Saved entries:
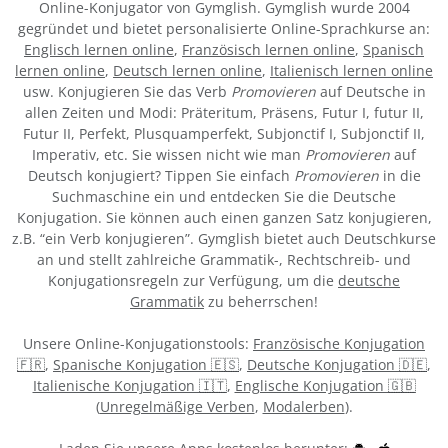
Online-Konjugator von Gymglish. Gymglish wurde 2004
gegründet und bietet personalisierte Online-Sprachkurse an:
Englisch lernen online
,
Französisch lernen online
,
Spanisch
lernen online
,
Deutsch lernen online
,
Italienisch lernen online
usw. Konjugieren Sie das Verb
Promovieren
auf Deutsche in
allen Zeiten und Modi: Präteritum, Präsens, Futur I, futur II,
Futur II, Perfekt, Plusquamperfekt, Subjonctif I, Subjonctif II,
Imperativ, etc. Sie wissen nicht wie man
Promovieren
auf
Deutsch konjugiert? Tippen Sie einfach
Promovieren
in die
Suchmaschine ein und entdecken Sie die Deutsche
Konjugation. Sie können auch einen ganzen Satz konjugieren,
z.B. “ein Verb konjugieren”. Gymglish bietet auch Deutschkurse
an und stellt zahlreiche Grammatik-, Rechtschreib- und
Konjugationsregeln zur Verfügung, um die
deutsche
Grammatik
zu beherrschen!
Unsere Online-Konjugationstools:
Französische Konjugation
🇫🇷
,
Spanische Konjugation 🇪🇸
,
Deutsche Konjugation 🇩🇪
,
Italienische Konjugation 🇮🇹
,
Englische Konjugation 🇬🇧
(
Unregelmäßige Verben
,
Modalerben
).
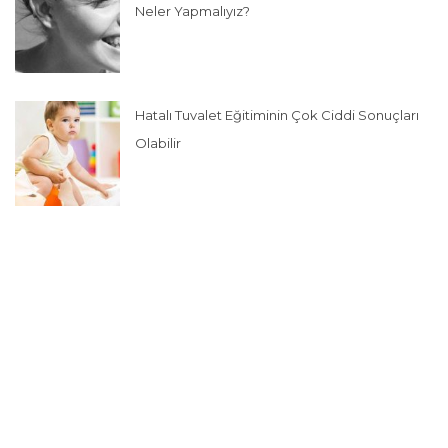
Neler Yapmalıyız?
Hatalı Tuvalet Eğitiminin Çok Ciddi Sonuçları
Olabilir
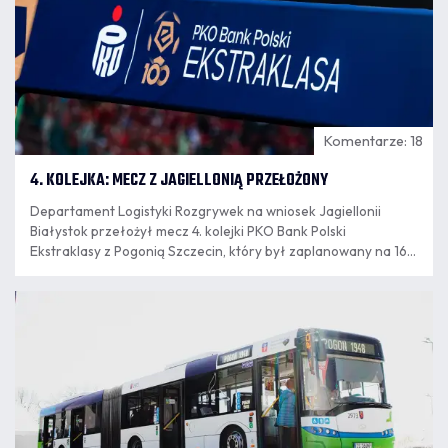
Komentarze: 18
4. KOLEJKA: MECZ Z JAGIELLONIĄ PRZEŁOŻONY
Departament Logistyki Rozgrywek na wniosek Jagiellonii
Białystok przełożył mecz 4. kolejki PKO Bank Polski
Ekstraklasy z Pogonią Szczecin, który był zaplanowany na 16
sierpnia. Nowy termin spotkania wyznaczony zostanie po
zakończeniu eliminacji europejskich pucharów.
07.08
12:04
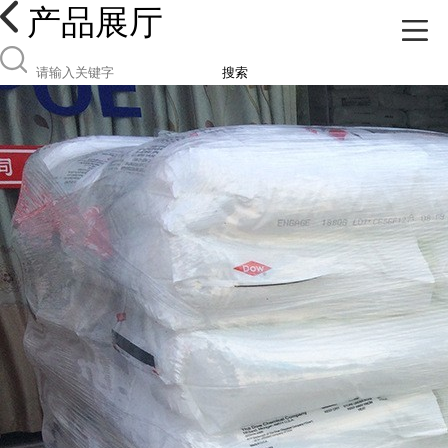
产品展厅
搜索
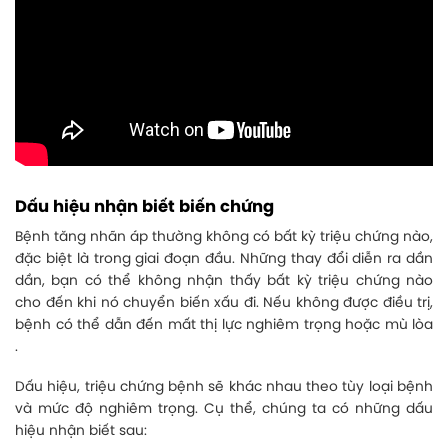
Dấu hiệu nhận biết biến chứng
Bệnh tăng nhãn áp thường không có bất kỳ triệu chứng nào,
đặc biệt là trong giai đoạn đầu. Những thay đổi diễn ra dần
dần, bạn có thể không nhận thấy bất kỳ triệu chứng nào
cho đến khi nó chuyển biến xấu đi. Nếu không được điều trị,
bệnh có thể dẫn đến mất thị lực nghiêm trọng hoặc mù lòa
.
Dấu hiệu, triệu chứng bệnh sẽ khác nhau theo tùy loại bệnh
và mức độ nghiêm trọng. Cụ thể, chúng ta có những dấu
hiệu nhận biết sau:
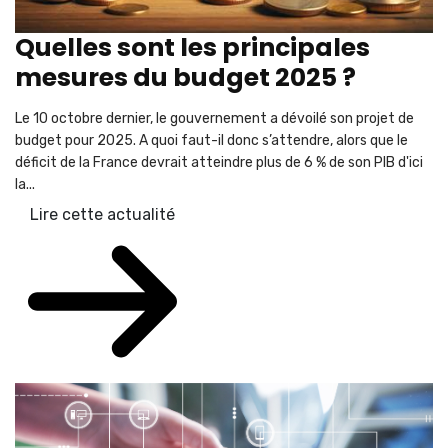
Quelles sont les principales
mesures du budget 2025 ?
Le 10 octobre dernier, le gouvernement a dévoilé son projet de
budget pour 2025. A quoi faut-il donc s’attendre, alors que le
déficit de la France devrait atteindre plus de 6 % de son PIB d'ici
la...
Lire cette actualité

=== Work item ===
Beginning with the first entry above, reproduce every line verbatim until the line with "Białystok przełożył mecz", which is included too; omit pictures.

=== Exercise solution ===
Online-Konjugator von Gymglish. Gymglish wurde 2004
gegründet und bietet personalisierte Online-Sprachkurse an:
Englisch lernen online
,
Französisch lernen online
,
Spanisch
lernen online
,
Deutsch lernen online
,
Italienisch lernen online
usw. Konjugieren Sie das Verb
Promovieren
auf Deutsche in
allen Zeiten und Modi: Präteritum, Präsens, Futur I, futur II,
Futur II, Perfekt, Plusquamperfekt, Subjonctif I, Subjonctif II,
Imperativ, etc. Sie wissen nicht wie man
Promovieren
auf
Deutsch konjugiert? Tippen Sie einfach
Promovieren
in die
Suchmaschine ein und entdecken Sie die Deutsche
Konjugation. Sie können auch einen ganzen Satz konjugieren,
z.B. “ein Verb konjugieren”. Gymglish bietet auch Deutschkurse
an und stellt zahlreiche Grammatik-, Rechtschreib- und
Konjugationsregeln zur Verfügung, um die
deutsche
Grammatik
zu beherrschen!
Unsere Online-Konjugationstools:
Französische Konjugation
🇫🇷
,
Spanische Konjugation 🇪🇸
,
Deutsche Konjugation 🇩🇪
,
Italienische Konjugation 🇮🇹
,
Englische Konjugation 🇬🇧
(
Unregelmäßige Verben
,
Modalerben
).
Neler Yapmalıyız?
Hatalı Tuvalet Eğitiminin Çok Ciddi Sonuçları
Olabilir
Komentarze: 18
4. KOLEJKA: MECZ Z JAGIELLONIĄ PRZEŁOŻONY
Departament Logistyki Rozgrywek na wniosek Jagiellonii
Białystok przełożył mecz 4. kolejki PKO Bank Polski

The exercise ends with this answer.